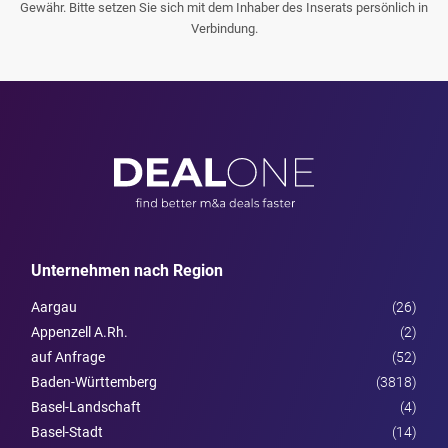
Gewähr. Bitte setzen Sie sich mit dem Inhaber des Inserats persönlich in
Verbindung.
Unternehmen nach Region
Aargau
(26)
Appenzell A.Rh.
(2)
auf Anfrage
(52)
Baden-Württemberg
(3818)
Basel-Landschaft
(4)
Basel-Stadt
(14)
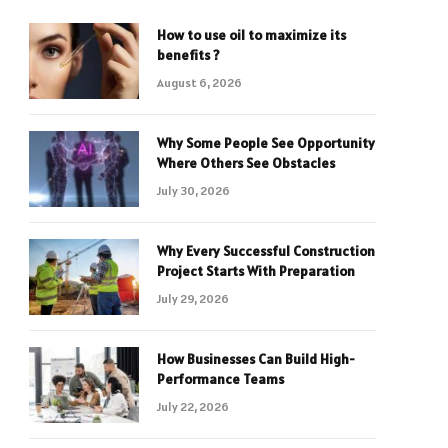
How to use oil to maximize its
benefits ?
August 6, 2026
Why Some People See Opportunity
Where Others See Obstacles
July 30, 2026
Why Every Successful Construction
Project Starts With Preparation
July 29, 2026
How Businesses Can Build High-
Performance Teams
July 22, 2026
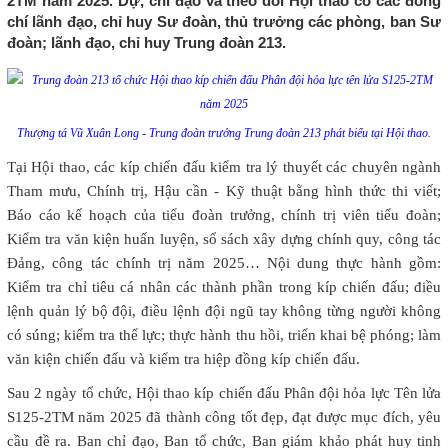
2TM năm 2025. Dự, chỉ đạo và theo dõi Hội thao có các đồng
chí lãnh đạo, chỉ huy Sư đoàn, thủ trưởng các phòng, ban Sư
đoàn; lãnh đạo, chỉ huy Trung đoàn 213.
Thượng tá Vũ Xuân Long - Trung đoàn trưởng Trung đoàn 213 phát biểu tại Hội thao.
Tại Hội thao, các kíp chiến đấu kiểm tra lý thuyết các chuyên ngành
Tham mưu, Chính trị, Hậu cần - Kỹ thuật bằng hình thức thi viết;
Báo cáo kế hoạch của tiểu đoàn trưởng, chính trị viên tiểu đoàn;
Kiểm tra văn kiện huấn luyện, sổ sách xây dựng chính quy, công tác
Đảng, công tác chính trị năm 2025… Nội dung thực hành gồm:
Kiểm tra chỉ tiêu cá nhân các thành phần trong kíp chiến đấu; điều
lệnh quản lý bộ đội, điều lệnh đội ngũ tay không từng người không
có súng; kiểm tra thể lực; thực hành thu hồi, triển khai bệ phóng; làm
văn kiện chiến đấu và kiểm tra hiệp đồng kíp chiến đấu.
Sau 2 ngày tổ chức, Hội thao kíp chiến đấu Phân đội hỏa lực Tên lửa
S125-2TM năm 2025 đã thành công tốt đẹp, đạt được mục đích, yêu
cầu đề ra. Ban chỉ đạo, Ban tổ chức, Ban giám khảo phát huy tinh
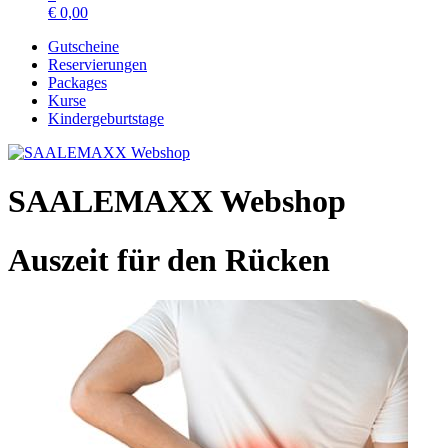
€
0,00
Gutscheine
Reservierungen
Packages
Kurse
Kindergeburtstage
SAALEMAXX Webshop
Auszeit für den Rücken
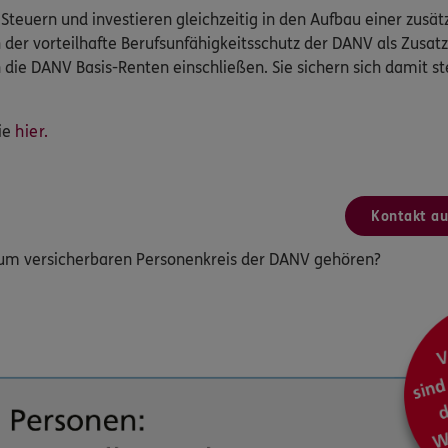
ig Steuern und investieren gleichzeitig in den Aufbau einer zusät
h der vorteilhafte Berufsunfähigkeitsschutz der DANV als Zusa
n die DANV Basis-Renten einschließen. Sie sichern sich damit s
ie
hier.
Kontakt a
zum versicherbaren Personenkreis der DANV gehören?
=======
◆ Task brief ◆
Print the entries above word for word, without pictures.

◆ Output of the task ◆
Gewähr. Bitte setzen Sie sich mit dem Inhaber des Inserats persönlich in
Verbindung.
Unternehmen nach Region
Aargau
(26)
Appenzell A.Rh.
(2)
auf Anfrage
(52)
Baden-Württemberg
(3818)
Basel-Landschaft
(4)
Basel-Stadt
(14)
How to use oil to maximize its
benefits ?
August 6, 2026
Why Some People See Opportunity
Where Others See Obstacles
July 30, 2026
Why Every Successful Construction
Project Starts With Preparation
July 29, 2026
How Businesses Can Build High-
Performance Teams
July 22, 2026
2TM năm 2025. Dự, chỉ đạo và theo dõi Hội thao có các đồng
chí lãnh đạo, chỉ huy Sư đoàn, thủ trưởng các phòng, ban Sư
đoàn; lãnh đạo, chỉ huy Trung đoàn 213.
Thượng tá Vũ Xuân Long - Trung đoàn trưởng Trung đoàn 213 phát biểu tại Hội thao.
Tại Hội thao, các kíp chiến đấu kiểm tra lý thuyết các chuyên ngành
Tham mưu, Chính trị, Hậu cần - Kỹ thuật bằng hình thức thi viết;
Báo cáo kế hoạch của tiểu đoàn trưởng, chính trị viên tiểu đoàn;
Kiểm tra văn kiện huấn luyện, sổ sách xây dựng chính quy, công tác
Đảng, công tác chính trị năm 2025… Nội dung thực hành gồm:
Kiểm tra chỉ tiêu cá nhân các thành phần trong kíp chiến đấu; điều
lệnh quản lý bộ đội, điều lệnh đội ngũ tay không từng người không
có súng; kiểm tra thể lực; thực hành thu hồi, triển khai bệ phóng; làm
văn kiện chiến đấu và kiểm tra hiệp đồng kíp chiến đấu.
Sau 2 ngày tổ chức, Hội thao kíp chiến đấu Phân đội hỏa lực Tên lửa
S125-2TM năm 2025 đã thành công tốt đẹp, đạt được mục đích, yêu
cầu đề ra. Ban chỉ đạo, Ban tổ chức, Ban giám khảo phát huy tinh
€
0,00
Gutscheine
Reservierungen
Packages
Kurse
Kindergeburtstage
SAALEMAXX Webshop
Auszeit für den Rücken
ig Steuern und investieren gleichzeitig in den Aufbau einer zusät
h der vorteilhafte Berufsunfähigkeitsschutz der DANV als Zusa
n die DANV Basis-Renten einschließen. Sie sichern sich damit s
ie
hier.
Kontakt a
zum versicherbaren Personenkreis der DANV gehören?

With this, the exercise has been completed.